- [AIM OF THE EXERCISE] The records that follow are to be repeated exactly, without any pictures.

(Collected data entries)

######

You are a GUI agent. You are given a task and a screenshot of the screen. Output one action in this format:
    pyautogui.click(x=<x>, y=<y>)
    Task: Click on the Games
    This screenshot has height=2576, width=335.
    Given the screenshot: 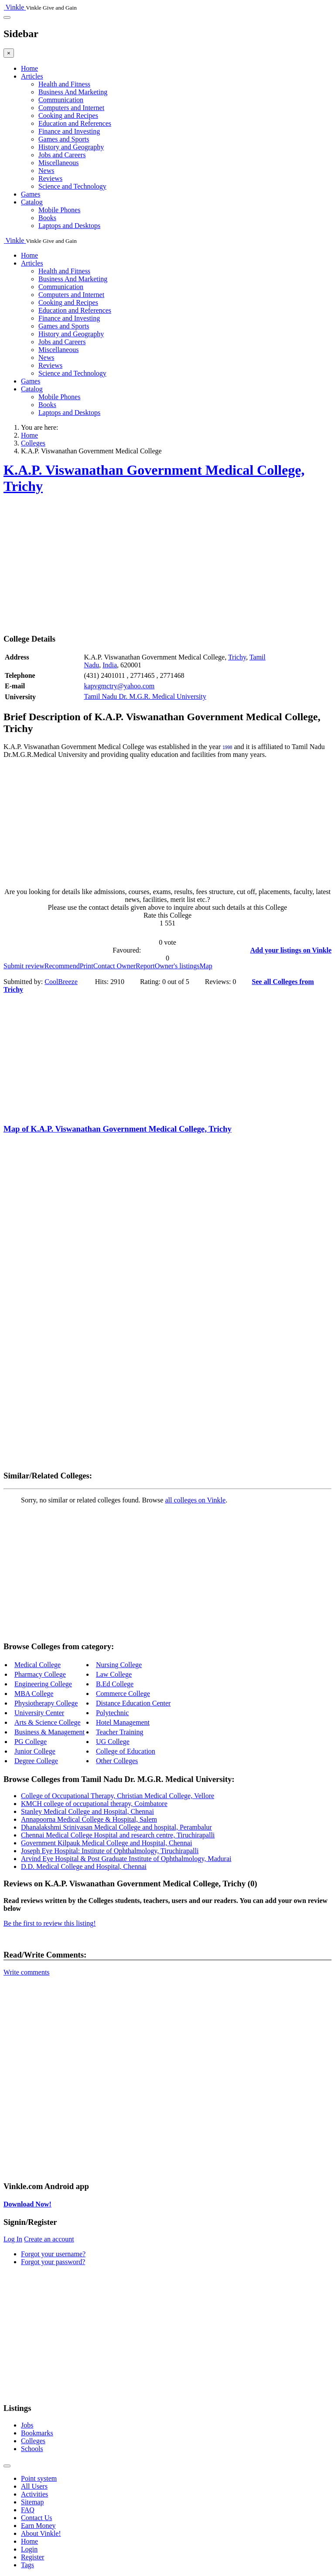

######

- [RESPONSE TO THE TASK]
You are a GUI agent. You are given a task and a screenshot of the screen. Output one action in this format:
    pyautogui.click(x=<x>, y=<y>)
    Task: Click on the Games
    This screenshot has height=2576, width=335.
    Given the screenshot: 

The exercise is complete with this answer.